Dataset entries:
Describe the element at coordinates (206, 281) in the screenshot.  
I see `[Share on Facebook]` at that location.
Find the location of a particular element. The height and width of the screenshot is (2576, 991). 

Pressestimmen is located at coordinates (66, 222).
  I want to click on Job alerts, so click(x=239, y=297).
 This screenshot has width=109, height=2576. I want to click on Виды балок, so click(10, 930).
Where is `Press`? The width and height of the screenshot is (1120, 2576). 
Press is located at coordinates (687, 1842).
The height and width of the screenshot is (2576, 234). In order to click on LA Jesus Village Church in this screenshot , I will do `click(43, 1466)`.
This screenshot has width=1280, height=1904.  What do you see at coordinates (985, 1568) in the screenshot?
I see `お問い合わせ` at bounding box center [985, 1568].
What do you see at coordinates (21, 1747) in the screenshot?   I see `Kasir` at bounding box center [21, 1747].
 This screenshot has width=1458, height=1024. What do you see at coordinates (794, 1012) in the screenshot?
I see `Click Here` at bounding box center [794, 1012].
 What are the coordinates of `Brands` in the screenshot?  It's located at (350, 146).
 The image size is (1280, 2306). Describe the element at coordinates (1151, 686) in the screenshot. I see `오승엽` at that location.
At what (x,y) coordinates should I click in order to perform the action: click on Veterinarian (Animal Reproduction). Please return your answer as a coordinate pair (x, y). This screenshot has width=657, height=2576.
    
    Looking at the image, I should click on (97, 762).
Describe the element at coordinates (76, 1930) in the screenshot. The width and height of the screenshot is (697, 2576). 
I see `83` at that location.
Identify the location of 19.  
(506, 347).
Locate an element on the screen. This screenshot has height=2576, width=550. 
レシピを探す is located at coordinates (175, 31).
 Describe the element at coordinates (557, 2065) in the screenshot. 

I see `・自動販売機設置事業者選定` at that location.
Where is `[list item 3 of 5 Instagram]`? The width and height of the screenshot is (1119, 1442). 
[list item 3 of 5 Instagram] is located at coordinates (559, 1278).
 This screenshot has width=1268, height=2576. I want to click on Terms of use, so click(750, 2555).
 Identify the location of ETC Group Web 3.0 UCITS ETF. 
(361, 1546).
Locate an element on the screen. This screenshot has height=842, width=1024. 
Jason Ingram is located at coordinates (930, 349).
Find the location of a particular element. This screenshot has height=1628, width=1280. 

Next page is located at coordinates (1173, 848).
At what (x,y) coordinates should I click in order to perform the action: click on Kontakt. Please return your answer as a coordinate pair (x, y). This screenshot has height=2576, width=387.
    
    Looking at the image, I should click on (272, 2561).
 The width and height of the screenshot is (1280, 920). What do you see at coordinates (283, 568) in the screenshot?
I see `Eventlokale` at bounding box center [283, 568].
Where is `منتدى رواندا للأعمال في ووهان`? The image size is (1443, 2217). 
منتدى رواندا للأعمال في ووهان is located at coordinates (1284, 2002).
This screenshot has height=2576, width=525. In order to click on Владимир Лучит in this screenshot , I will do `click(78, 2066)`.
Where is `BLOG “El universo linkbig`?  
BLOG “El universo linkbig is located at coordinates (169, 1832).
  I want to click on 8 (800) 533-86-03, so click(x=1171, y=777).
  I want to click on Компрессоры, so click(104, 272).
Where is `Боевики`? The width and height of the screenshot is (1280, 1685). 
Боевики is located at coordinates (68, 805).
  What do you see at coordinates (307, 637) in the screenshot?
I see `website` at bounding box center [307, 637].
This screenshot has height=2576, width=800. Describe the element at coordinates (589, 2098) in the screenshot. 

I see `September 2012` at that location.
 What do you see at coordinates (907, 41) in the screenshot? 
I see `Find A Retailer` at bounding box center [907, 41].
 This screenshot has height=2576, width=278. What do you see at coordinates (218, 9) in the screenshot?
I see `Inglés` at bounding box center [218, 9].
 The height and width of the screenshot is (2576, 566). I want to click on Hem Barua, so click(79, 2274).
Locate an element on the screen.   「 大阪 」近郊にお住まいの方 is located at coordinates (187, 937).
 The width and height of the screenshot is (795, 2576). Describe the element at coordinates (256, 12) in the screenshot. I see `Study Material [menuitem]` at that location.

* [AIM OF THE EXERCISE]: Each entry should be reproduced in the output exactly.

* [YOUR SOLUTION]:
Describe the element at coordinates (206, 281) in the screenshot.  
I see `[Share on Facebook]` at that location.
Find the location of a particular element. The height and width of the screenshot is (2576, 991). 

Pressestimmen is located at coordinates (66, 222).
  I want to click on Job alerts, so click(x=239, y=297).
 This screenshot has width=109, height=2576. I want to click on Виды балок, so click(10, 930).
Where is `Press`? The width and height of the screenshot is (1120, 2576). 
Press is located at coordinates (687, 1842).
The height and width of the screenshot is (2576, 234). In order to click on LA Jesus Village Church in this screenshot , I will do `click(43, 1466)`.
This screenshot has width=1280, height=1904.  What do you see at coordinates (985, 1568) in the screenshot?
I see `お問い合わせ` at bounding box center [985, 1568].
What do you see at coordinates (21, 1747) in the screenshot?   I see `Kasir` at bounding box center [21, 1747].
 This screenshot has width=1458, height=1024. What do you see at coordinates (794, 1012) in the screenshot?
I see `Click Here` at bounding box center [794, 1012].
 What are the coordinates of `Brands` in the screenshot?  It's located at (350, 146).
 The image size is (1280, 2306). Describe the element at coordinates (1151, 686) in the screenshot. I see `오승엽` at that location.
At what (x,y) coordinates should I click in order to perform the action: click on Veterinarian (Animal Reproduction). Please return your answer as a coordinate pair (x, y). This screenshot has width=657, height=2576.
    
    Looking at the image, I should click on (97, 762).
Describe the element at coordinates (76, 1930) in the screenshot. The width and height of the screenshot is (697, 2576). 
I see `83` at that location.
Identify the location of 19.  
(506, 347).
Locate an element on the screen. This screenshot has height=2576, width=550. 
レシピを探す is located at coordinates (175, 31).
 Describe the element at coordinates (557, 2065) in the screenshot. 

I see `・自動販売機設置事業者選定` at that location.
Where is `[list item 3 of 5 Instagram]`? The width and height of the screenshot is (1119, 1442). 
[list item 3 of 5 Instagram] is located at coordinates (559, 1278).
 This screenshot has width=1268, height=2576. I want to click on Terms of use, so click(750, 2555).
 Identify the location of ETC Group Web 3.0 UCITS ETF. 
(361, 1546).
Locate an element on the screen. This screenshot has height=842, width=1024. 
Jason Ingram is located at coordinates (930, 349).
Find the location of a particular element. This screenshot has height=1628, width=1280. 

Next page is located at coordinates (1173, 848).
At what (x,y) coordinates should I click in order to perform the action: click on Kontakt. Please return your answer as a coordinate pair (x, y). This screenshot has height=2576, width=387.
    
    Looking at the image, I should click on (272, 2561).
 The width and height of the screenshot is (1280, 920). What do you see at coordinates (283, 568) in the screenshot?
I see `Eventlokale` at bounding box center [283, 568].
Where is `منتدى رواندا للأعمال في ووهان`? The image size is (1443, 2217). 
منتدى رواندا للأعمال في ووهان is located at coordinates (1284, 2002).
This screenshot has height=2576, width=525. In order to click on Владимир Лучит in this screenshot , I will do `click(78, 2066)`.
Where is `BLOG “El universo linkbig`?  
BLOG “El universo linkbig is located at coordinates (169, 1832).
  I want to click on 8 (800) 533-86-03, so click(x=1171, y=777).
  I want to click on Компрессоры, so click(104, 272).
Where is `Боевики`? The width and height of the screenshot is (1280, 1685). 
Боевики is located at coordinates (68, 805).
  What do you see at coordinates (307, 637) in the screenshot?
I see `website` at bounding box center [307, 637].
This screenshot has height=2576, width=800. Describe the element at coordinates (589, 2098) in the screenshot. 

I see `September 2012` at that location.
 What do you see at coordinates (907, 41) in the screenshot? 
I see `Find A Retailer` at bounding box center [907, 41].
 This screenshot has height=2576, width=278. What do you see at coordinates (218, 9) in the screenshot?
I see `Inglés` at bounding box center [218, 9].
 The height and width of the screenshot is (2576, 566). I want to click on Hem Barua, so click(79, 2274).
Locate an element on the screen.   「 大阪 」近郊にお住まいの方 is located at coordinates (187, 937).
 The width and height of the screenshot is (795, 2576). Describe the element at coordinates (256, 12) in the screenshot. I see `Study Material [menuitem]` at that location.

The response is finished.